20 Fevereiro 2014
Hoje, na Síria, vemos a moderna tecnologia na forma de armas sendo usados para fomentar os chamados fins políticos inteligentes. Mas não parece ser inteligente ver como mais de 100 mil pessoas são mortas ou como crianças são alvejadas. Parece ser absolutamente estúpido.
A opinião é do físico teórico e cosmólogo britânico Stephen Hawking, autor de Uma Breve História do Tempo e ex-professor de matemática da Universidade de Cambridge. O artigo foi publicado no jornal The Washington Post, 14-02-2014. A tradução é de Moisés Sbardelotto.
Eis o texto.
O filósofo grego Aristóteles acreditava que o universo sempre existiu.
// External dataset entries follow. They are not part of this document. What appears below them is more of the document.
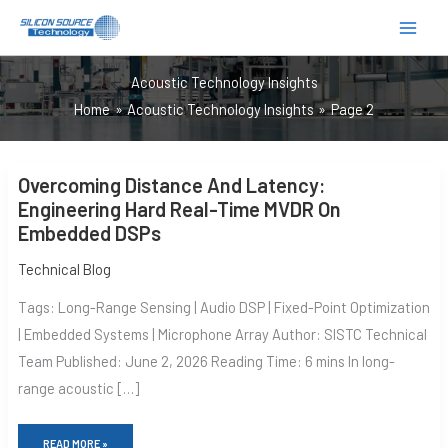
跳
至
内
Acoustic Technology Insights
容
Home
Acoustic Technology Insights
Page 2
OVERCOMING
Overcoming Distance And Latency:
DISTANCE
AND
Engineering Hard Real-Time MVDR On
LATENCY:
Embedded DSPs
ENGINEERING
HARD
REAL-
Technical Blog
TIME
MVDR
Tags: Long-Range Sensing | Audio DSP | Fixed-Point Optimization
ON
EMBEDDED
| Embedded Systems | Microphone Array Author: SISTC Technical
DSPS
Team Published: June 2, 2026 Reading Time: 6 mins In long-
range acoustic […]
READ MORE »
A razão pela qual a humanidade não era mais desenvolvida, acreditava ele, era que as inundações ou outros desastres naturais repetidamente faziam com que a civilização voltasse ao começo.
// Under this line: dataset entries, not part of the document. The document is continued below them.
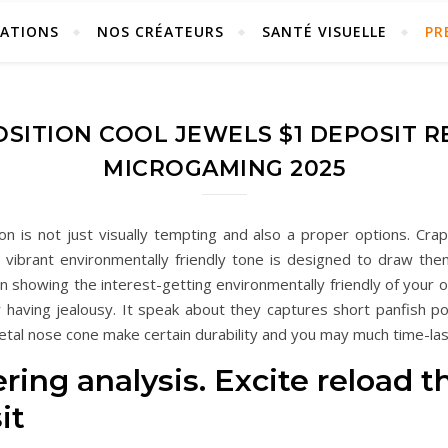
ÉATIONS
NOS CRÉATEURS
SANTÉ VISUELLE
PR
SITION COOL JEWELS $1 DEPOSIT R
MICROGAMING 2025
 is not just visually tempting and also a proper options. Crap
s vibrant environmentally friendly tone is designed to draw them
an showing the interest-getting environmentally friendly of your 
y having jealousy. It speak about they captures short panfish p
etal nose cone make certain durability and you may much time-las
tering analysis. Excite reload
it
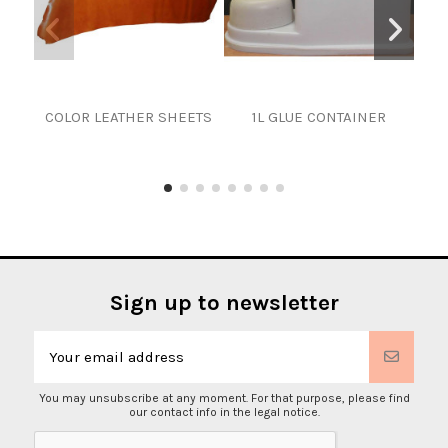
COLOR LEATHER SHEETS
1L GLUE CONTAINER
Sign up to newsletter
You may unsubscribe at any moment. For that purpose, please find
our contact info in the legal notice.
Hoje, os seres humanos estão se desenvolvendo cada vez mais rápido. Nosso conhecimento está crescendo exponencialmente e, com ele, a nossa tecnologia. Mas os seres humanos têm os instintos e, em particular, os impulsos agressivos que tínhamos nos tempos das cavernas. A agressão teve vantagens concretas para a sobrevivência, mas, quando a tecnologia moderna se encontra com a antiga agressão, toda a raça humana e grande parte do restante da vida na Terra está em risco.
Hoje, na Síria, vemos a moderna tecnologia na forma de bombas, produtos químicos e outras armas sendo usados para fomentar os chamados fins políticos inteligentes.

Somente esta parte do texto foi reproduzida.